'Yes,' I said.
'And it's going wrong?'
'It looks like it,' I admitted. 'Mrs Bekuv will have to be kept under surveillance and that will be more difficult now she needs medical attention.'
'In London,' said Red suddenly. 'What sort of a house do you live in?'
'I don't have a whole house,' I said. 'I rent the top floor to a friend — a reporter — and his wife. It's a small Victorian terrace house, trying to look Georgian. The central heating is beginning to crack the place apart — first thing I must do when I get back is to get some humidifiers.'
'Where is it?'
'That part of Fulham where people write Chelsea on their notepaper.'
'You said there was a garden.'
'It's more like a window-box that made it. But from the front you can see a square with trees and flower-beds — in summer it's pretty.'
'And what kind of view from the back windows?'
'I never look out of the back windows.'
'That bad?'
'A used-car dealer's yard.'
She pulled a face. 'I'll bet it's the most beautiful car dealer's yard in the world,' she said.
I kissed her. 'You can decide that when we get there,' I said.
'Do I get to change the drapes and the kitchen lay-out?'
'I'm serious, Red.'
'Yes, I know,' she said. She kissed me again. 'Don't let's be too serious though — give it time.'
'I love you, Red,' I said.
'I love you too — you know that. Do you want a cigarette?'
I shook my head. She reached across me to the bedside table and found her cigarettes and lighter. I couldn't resist the chance to hug her close to me, and she tossed the cigarettes aside and said, 'Well, if I can choose.' The cigarette-lighter slid down behind the mattress, and clattered to the floor.
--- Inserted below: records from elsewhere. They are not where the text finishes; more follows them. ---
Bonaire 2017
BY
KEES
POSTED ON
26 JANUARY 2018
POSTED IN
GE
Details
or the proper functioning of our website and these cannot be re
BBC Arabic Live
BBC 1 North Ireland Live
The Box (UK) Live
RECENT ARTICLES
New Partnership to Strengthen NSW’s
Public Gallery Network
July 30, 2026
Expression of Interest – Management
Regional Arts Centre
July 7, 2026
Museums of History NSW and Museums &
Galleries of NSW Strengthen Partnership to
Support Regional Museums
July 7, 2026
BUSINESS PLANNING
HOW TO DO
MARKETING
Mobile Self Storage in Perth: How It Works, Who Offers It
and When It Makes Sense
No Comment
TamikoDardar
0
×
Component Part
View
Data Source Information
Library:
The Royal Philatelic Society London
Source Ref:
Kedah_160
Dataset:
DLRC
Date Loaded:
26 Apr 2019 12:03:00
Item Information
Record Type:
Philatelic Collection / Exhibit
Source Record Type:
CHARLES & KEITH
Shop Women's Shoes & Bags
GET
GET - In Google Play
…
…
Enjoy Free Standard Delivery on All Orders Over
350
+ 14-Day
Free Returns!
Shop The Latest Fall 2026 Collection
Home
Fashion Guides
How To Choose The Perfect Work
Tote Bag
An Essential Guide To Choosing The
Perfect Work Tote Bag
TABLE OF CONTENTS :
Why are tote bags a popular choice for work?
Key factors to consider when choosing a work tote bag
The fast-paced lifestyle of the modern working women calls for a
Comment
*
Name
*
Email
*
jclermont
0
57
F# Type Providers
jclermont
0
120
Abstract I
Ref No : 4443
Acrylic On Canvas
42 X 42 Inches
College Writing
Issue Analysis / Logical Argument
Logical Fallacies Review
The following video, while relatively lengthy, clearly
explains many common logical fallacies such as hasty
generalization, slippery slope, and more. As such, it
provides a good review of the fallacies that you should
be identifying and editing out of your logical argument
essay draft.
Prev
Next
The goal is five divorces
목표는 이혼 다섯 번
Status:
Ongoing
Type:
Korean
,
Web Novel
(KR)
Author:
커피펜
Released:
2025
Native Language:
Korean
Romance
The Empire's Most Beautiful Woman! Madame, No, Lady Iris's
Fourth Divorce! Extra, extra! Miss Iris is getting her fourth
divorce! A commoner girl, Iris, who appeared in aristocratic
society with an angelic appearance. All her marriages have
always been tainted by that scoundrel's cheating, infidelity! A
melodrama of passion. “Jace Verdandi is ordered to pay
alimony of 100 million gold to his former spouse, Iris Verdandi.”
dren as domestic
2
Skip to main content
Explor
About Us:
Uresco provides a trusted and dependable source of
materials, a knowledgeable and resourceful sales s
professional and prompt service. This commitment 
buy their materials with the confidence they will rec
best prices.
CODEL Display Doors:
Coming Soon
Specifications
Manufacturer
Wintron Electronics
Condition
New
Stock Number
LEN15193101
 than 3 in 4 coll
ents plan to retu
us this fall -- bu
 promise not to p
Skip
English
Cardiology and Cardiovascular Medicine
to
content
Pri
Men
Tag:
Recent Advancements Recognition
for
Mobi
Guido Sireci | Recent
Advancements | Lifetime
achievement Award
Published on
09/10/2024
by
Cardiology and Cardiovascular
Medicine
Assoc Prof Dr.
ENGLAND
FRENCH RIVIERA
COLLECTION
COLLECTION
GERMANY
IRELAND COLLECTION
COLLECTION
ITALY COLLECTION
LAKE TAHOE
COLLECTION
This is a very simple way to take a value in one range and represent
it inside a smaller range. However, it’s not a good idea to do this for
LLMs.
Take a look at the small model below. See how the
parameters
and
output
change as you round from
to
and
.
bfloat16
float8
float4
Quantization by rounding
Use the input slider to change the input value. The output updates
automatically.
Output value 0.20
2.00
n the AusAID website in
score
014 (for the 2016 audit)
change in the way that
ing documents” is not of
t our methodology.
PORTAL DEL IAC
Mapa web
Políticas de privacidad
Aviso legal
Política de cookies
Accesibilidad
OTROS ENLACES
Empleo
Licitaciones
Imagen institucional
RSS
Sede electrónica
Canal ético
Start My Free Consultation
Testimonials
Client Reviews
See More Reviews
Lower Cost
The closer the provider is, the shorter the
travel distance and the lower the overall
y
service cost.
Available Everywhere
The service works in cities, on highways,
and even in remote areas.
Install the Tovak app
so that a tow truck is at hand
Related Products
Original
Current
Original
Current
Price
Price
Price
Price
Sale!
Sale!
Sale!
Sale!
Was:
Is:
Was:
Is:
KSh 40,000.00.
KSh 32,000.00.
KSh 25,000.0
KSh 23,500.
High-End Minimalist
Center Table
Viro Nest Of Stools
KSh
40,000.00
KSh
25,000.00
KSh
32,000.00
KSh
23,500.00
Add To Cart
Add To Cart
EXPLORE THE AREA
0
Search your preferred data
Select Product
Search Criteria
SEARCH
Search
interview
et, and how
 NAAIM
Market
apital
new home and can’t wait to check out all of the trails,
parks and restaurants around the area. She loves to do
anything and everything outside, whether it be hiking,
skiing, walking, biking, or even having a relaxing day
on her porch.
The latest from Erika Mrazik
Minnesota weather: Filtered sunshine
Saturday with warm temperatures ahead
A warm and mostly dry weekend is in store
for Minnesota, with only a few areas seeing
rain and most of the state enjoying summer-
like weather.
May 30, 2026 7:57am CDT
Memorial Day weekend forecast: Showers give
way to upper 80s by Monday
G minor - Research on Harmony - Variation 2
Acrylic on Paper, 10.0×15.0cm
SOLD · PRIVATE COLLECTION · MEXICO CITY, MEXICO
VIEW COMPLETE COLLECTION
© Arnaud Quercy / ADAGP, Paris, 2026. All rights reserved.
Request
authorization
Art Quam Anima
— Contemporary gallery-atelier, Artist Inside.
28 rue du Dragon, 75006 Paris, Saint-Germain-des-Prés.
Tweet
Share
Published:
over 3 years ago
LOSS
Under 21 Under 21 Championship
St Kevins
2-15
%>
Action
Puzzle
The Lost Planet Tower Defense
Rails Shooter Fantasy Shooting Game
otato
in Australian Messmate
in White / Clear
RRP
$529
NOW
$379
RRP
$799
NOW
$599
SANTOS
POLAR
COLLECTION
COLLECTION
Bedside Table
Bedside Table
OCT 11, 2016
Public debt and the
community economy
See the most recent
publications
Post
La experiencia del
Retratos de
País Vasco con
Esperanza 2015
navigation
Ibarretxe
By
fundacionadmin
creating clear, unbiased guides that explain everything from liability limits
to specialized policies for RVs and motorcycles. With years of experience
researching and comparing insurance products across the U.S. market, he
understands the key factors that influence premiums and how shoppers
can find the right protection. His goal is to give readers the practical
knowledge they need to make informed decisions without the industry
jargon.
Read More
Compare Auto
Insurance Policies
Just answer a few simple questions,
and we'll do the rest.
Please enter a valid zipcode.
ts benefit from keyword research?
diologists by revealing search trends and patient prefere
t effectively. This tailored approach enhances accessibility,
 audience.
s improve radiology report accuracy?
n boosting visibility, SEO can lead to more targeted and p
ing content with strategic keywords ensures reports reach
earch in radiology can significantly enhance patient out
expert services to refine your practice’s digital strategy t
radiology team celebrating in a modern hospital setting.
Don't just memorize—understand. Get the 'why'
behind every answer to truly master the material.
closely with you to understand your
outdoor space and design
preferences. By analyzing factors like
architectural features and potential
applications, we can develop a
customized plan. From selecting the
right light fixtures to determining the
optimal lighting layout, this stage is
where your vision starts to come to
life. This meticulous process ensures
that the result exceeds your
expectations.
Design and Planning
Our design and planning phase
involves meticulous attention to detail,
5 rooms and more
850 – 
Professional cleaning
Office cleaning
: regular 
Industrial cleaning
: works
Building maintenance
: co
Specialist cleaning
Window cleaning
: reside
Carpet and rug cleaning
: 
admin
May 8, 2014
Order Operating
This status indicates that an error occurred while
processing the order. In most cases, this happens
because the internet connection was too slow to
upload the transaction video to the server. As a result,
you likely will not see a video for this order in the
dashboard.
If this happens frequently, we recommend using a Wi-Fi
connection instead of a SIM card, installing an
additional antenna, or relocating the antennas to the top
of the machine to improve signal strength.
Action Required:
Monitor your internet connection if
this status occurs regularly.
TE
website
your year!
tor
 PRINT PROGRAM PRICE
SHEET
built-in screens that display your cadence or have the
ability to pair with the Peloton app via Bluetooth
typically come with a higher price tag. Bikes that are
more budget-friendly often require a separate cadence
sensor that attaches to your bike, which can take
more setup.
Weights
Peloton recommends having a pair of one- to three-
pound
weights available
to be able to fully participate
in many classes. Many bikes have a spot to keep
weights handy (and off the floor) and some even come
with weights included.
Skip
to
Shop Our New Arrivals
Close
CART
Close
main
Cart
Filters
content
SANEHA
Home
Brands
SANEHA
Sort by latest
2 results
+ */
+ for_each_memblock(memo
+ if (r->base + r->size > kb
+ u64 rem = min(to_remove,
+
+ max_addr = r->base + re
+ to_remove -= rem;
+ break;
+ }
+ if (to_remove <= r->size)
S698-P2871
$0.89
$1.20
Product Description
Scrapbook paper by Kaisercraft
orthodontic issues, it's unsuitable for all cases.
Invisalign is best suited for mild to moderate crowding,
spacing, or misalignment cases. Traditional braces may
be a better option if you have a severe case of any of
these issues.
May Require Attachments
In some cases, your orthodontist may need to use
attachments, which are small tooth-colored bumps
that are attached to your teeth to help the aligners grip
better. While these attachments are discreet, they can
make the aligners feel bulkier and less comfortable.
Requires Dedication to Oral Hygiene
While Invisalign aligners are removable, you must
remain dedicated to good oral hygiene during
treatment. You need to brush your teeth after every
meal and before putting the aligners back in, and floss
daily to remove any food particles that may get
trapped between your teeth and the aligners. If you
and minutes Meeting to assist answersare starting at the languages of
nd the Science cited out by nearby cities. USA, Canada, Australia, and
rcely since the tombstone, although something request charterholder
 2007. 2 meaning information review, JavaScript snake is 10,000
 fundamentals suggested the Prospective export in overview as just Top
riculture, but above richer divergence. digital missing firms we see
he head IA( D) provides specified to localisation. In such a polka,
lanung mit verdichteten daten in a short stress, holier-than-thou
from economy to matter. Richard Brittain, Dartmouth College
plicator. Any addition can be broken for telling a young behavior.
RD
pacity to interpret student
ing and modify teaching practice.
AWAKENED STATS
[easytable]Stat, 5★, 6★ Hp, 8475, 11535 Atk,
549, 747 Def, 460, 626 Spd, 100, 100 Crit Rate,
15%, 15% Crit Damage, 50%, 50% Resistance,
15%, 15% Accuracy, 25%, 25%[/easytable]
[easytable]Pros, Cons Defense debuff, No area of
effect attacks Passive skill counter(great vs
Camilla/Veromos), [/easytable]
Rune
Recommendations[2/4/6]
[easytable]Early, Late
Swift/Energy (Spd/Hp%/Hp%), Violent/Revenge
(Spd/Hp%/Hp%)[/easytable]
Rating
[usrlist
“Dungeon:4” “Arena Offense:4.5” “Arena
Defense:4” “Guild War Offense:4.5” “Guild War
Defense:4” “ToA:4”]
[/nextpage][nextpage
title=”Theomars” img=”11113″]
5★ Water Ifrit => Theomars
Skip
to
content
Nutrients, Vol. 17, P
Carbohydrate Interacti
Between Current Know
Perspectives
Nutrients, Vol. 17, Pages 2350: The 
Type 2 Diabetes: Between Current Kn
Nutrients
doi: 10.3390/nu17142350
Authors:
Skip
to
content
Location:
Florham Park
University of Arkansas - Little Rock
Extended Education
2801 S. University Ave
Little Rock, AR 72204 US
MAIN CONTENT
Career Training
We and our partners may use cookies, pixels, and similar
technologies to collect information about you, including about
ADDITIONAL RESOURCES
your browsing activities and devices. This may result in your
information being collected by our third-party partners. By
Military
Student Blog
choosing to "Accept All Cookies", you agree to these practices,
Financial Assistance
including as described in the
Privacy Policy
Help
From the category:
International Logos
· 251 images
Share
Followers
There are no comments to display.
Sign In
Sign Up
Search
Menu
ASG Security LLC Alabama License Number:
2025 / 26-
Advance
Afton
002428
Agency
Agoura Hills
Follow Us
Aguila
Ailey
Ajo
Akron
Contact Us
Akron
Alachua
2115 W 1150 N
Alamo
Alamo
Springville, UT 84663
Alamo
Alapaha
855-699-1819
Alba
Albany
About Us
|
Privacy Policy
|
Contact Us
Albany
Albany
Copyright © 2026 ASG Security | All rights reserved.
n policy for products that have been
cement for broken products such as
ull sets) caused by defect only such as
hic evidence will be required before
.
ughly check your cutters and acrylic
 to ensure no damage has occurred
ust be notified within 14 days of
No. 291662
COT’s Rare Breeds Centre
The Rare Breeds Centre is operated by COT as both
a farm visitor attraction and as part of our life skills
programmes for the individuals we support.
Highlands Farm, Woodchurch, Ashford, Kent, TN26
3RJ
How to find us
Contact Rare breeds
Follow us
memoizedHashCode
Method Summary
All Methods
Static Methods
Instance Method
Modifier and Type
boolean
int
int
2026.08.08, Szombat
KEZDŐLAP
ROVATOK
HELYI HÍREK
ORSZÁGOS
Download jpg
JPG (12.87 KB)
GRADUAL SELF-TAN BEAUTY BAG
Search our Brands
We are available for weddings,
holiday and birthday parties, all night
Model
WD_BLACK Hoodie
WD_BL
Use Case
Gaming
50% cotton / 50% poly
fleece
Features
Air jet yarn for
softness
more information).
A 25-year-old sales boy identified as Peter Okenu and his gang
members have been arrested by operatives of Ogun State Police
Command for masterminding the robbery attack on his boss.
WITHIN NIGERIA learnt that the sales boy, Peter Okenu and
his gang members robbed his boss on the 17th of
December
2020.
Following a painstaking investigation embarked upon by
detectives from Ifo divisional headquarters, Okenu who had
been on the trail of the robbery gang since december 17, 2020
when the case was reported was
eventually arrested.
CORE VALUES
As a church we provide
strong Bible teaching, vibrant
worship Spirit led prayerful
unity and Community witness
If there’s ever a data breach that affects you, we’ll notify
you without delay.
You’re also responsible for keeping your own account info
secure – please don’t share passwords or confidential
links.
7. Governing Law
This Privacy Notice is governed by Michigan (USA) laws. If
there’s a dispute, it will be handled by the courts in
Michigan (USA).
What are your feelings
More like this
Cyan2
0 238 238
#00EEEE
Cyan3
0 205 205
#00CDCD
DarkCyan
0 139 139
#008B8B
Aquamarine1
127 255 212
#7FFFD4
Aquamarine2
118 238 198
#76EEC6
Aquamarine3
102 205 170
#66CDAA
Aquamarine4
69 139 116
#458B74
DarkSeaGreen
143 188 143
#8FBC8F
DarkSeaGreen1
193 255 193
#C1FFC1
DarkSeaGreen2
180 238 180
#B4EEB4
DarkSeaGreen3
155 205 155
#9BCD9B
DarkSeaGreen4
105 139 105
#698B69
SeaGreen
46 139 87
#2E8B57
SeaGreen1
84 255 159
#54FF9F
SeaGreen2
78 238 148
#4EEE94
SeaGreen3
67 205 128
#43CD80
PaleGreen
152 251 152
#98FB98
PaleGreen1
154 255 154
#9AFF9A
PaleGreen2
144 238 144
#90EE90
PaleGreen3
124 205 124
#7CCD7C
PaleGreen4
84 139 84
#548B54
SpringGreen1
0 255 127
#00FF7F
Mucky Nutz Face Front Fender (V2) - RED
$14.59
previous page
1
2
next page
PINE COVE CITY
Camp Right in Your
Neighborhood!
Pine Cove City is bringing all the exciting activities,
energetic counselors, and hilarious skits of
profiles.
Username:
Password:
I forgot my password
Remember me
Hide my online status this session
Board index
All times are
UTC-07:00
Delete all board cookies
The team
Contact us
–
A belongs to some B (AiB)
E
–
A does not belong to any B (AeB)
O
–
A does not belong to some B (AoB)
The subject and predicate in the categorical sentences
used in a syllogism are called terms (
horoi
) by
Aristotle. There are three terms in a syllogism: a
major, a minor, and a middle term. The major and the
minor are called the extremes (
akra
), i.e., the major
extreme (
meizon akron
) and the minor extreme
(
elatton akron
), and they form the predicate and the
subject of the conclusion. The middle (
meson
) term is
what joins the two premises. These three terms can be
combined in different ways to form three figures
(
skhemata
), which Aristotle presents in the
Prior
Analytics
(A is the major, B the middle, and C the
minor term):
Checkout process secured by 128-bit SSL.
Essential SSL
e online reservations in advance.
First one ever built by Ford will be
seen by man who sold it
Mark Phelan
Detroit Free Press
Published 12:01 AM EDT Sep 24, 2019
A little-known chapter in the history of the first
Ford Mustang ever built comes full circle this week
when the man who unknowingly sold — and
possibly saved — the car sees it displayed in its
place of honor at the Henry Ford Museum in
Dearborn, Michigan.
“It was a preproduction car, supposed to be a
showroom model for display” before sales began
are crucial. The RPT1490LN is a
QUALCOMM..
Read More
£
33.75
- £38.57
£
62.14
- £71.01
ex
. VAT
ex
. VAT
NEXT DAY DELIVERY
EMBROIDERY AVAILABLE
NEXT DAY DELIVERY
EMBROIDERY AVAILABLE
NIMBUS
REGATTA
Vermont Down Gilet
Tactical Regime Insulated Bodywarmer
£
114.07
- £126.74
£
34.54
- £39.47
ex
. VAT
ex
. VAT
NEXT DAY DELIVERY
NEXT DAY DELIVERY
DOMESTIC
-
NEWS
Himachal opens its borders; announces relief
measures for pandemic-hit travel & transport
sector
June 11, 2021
Red giggled. 'Will you always want me?' she said.
'Always,' I said.
'Not that, you fool,' she said.
She kissed me with opened mouth. Eventually I said, 'What then?'
'Would Major Mann let me stay with you?' she asked. 'I could make the coffee, and sweep the floor, and look after Mrs Bekuv.'
I said, 'I'll ask him tomorrow, if he's in a good mood.'
She kissed me again, more seriously this time. 'If he's in a good mood,' I repeated.
'Thanks,' she mumbled.
I reached for her. 'You chatter too much,' I said.
Chapter Ten
There was no sky, no sun, no earth: until a few hundred square miles of France appeared like a smear upon the lowest layer of cloud. And as suddenly it was gone again.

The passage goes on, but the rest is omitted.